Figure 20.1 shows historical and projected coverage rates by region. The figure shows that coverage increased in all the regions during the late 1980s under universal childhood immunization. After 1990, when funding for universal childhood immunization waned, the figure indicates the subsequent stagnation and, in some cases, the declines in coverage rates. For the scaling-up period, we project that the coverage of FICs will increase from 78 to 79 percent in East Asia and the Pacific, from 92 to 95 percent in Europe and Central Asia, from 88 to 90 percent in Latin America and the Caribbean, from 91 to 95 percent in the Middle East and North Africa, from 70 to 79 percent in South Asia, and from 52 to 61 percent in Sub-Saharan Africa. The projections show that three of the six regions are expected to achieve 90 percent FIC by 2011. East Asia and the Pacific, South Asia, and Sub-Saharan Africa will require additional intensive efforts to achieve higher coverage rates.

Table 20.6 reports the results of the scaling-up analysis for the traditional EPI vaccines, for tetanus toxoid vaccination for women of reproductive age, and for selected new vaccines. The discounted incremental cost per child vaccinated with the traditional EPI vaccines ranges from US$10.89 in Latin America and the Caribbean to US$12.84 in the Middle East and North Africa. The number of discounted deaths averted because of full immunization depends on incremental coverage rates and varies from 747 in Europe and Central Asia to 14,584 in Sub-Saharan Africa, resulting in regional variations in the discounted incremental cost per death averted from US$169 in Sub-Saharan Africa to US$1,754 in Europe and Central Asia.⁶

DALYs were estimated indirectly based on the ratio of deaths to DALYs for each disease in 2001. This ratio is applied to the hypothetical population in each World Bank region over the projection period. Calculated this way, the number of DALYs averted will not account for changes in the average age of infection that ordinarily results from expanding immunization coverage. This method over-estimates the number of DALYs and thus under-estimates the cost/DALY. Cost-effectiveness ratios should be treated as indicative only. The cost/DALY ranges from $2 to $20 for scaling up traditional immunizations.

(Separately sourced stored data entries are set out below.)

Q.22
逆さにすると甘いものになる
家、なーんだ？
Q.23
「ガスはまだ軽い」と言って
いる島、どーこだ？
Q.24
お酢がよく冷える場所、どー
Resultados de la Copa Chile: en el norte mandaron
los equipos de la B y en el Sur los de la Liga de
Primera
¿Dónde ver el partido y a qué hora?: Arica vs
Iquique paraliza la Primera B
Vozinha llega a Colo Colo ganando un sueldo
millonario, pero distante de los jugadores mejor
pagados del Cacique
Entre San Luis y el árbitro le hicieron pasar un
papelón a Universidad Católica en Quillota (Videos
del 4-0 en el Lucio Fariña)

For tetanus toxoid immunization, the additional discounted cost per person vaccinated ranges from US$3.28 to US$4.06. The cost per death averted varies from US$271 to more than US$190,000. The results of this analysis fall within the range of estimates reported in the literature (Berman and others 1991; Steinglass, Brenzel, and Percy 1993). Differences in coverage levels and in protection against neonatal tetanus through skilled delivery contribute to the variation in results across regions.

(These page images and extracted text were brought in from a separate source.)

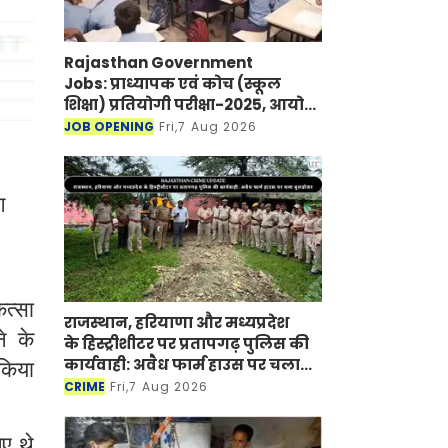
Rajasthan Government
Jobs: प्राध्यापक एवं कोच (स्कूल
शिक्षा) प्रतियोगी परीक्षा-2025, आयोग
ने जारी की हिंदी विषय की विचारित
JOB OPENING
Fri,7 Aug 2026
सूची
ग
ित्सा
राजस्थान, हरियाणा और मध्यप्रदेश
े के
के हिस्ट्रीशीटर पर प्रतापगढ़ पुलिस की
कार्यवाही: अवैध फार्म हाउस पर चला
 किया
बुलडोजर
CRIME
Fri,7 Aug 2026
ए थे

The analysis shows both an increase in costs and potential benefits from scaling up immunization programs. In practice, the costs and benefits related to scaling up in any one region will be highly dependent on a few countries or subnational areas within countries. Aggregate country- or region-level data do not reveal the efficiency that could best be obtained by targeting immunization efforts on specific countries or geographic areas rather than making diffuse investments across regions. For instance, Miller and others (1998) show that India and Nigeria contribute the most to estimates of global measles deaths; therefore, reducing transmission in those countries would contribute the most to reducing the global disease burden caused by measles.

Despite its importance for policy, empirical and country-specific evidence on how immunization program costs change as coverage increases is lacking. Because scaling up immunization coverage will require more intensive efforts to find unvaccinated children, an extra cost for vaccinating each additional child is generally expected. Nevertheless, most cost-effectiveness studies assume constant returns to scale (Elbasha and Messonnier 2004; Karlsson and Johannesson 1998) even when emerging evidence suggests that the cost of vaccinating each additional child may rise with the size of delivery unit (Valdmanis, Walker, and Fox-Rushby 2003). Box 20.1, which focuses on scaling up traditional immunization coverage, and box 20.2, which focuses on new antigens, summarize the results of two studies that shed more light on this subject.